• [REQUIREMENT]
An exact copy is required of the lines running from the one that contains "למנהלי המערכות את" to the end of the material, both ends included, with pictures omitted.

::::::::

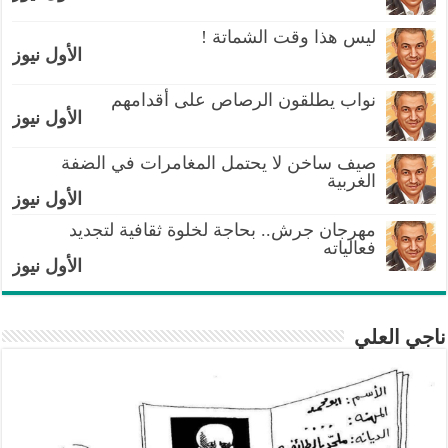
ليس هذا وقت الشماتة !
الأول نيوز
نواب يطلقون الرصاص على أقدامهم
الأول نيوز
صيف ساخن لا يحتمل المغامرات في الضفة
الغربية
الأول نيوز
مهرجان جرش.. بحاجة لخلوة ثقافية لتجديد
فعالياته
الأول نيوز
ناجي العلي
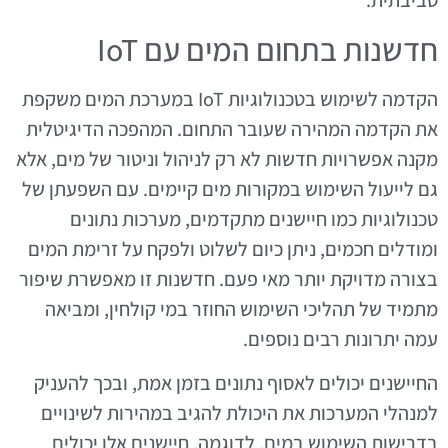
סביבתית.
חדשנות בתחום המים עם IoT
הקדמה לשימוש בטכנולוגיות IoT במערכת המים משקפת
את הקדמה המהירה שעובר התחום. המהפכה הדיגיטלית
מקנה אפשרויות חדשות לא רק לניהול וניטור של מים, אלא
גם לייעול השימוש במקורות מים קיימים. עם השפעתן של
טכנולוגיות כמו חיישנים מתקדמים, מערכות נתונים
ומודלים חכמים, ניתן כיום לשלוט ולפקח על זרימת המים
בצורה מדויקת יותר מאי פעם. חדשנות זו מאפשרת שיפור
מתמיד של תהליכי השימוש החוזר במי קולחין, ומביאה
עמה יתרונות רבים נוספים.
החיישנים יכולים לאסוף נתונים בזמן אמת, ובכך להעניק
למנהלי המערכות את היכולת להגיב במהירות לשינויים
בדרישות השימוש במים. לדוגמה, חיישנים אלו יכולים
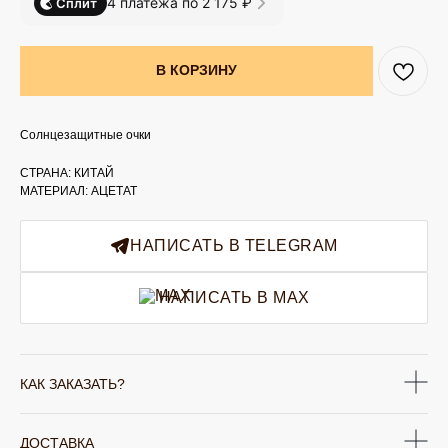
4 платежа по 2 175 ₽
Сплит
В КОРЗИНУ
Солнцезащитные очки
СТРАНА: КИТАЙ
МАТЕРИАЛ: АЦЕТАТ
НАПИСАТЬ В TELEGRAM
НАПИСАТЬ В MAX
КАК ЗАКАЗАТЬ?
ДОСТАВКА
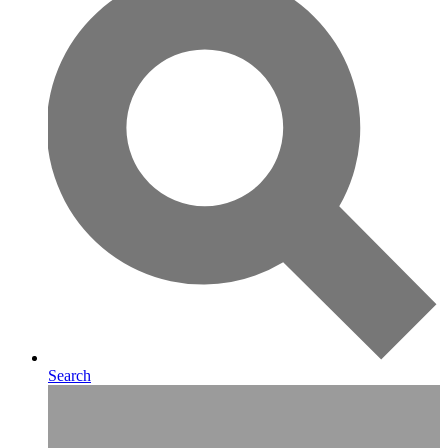
Search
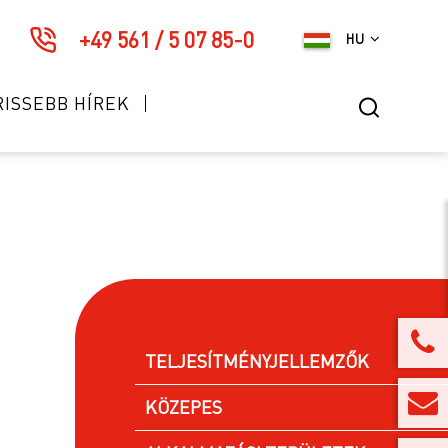
+49 561 / 5 07 85-0
HU
RISSEBB HÍREK
TELJESÍTMÉNYJELLEMZŐK
KÖZEPES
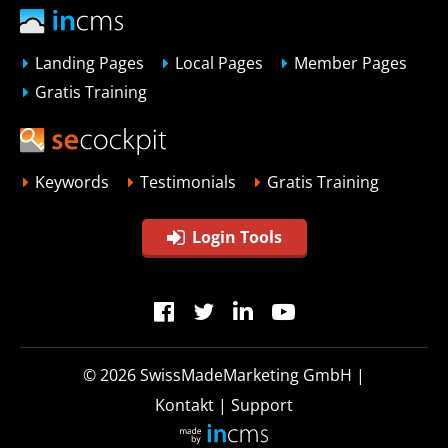
Landing Pages
Local Pages
Member Pages
Gratis Training
Keywords
Testimonials
Gratis Training
Login Tools
© 2026
SwissMadeMarketing GmbH
|
Kontakt
|
Support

::::::::

• [ANSWER SECTION]
למנהלי המערכות את היכולת להגיב במהירות לשינויים
בדרישות השימוש במים. לדוגמה, חיישנים אלו יכולים
4 платежа по 2 175 ₽
Сплит
В КОРЗИНУ
Солнцезащитные очки
СТРАНА: КИТАЙ
МАТЕРИАЛ: АЦЕТАТ
НАПИСАТЬ В TELEGRAM
НАПИСАТЬ В MAX
КАК ЗАКАЗАТЬ?
ДОСТАВКА
Search
+49 561 / 5 07 85-0
HU
RISSEBB HÍREK
TELJESÍTMÉNYJELLEMZŐK
KÖZEPES
Landing Pages
Local Pages
Member Pages
Gratis Training
Keywords
Testimonials
Gratis Training
Login Tools
© 2026
SwissMadeMarketing GmbH
|
Kontakt
|
Support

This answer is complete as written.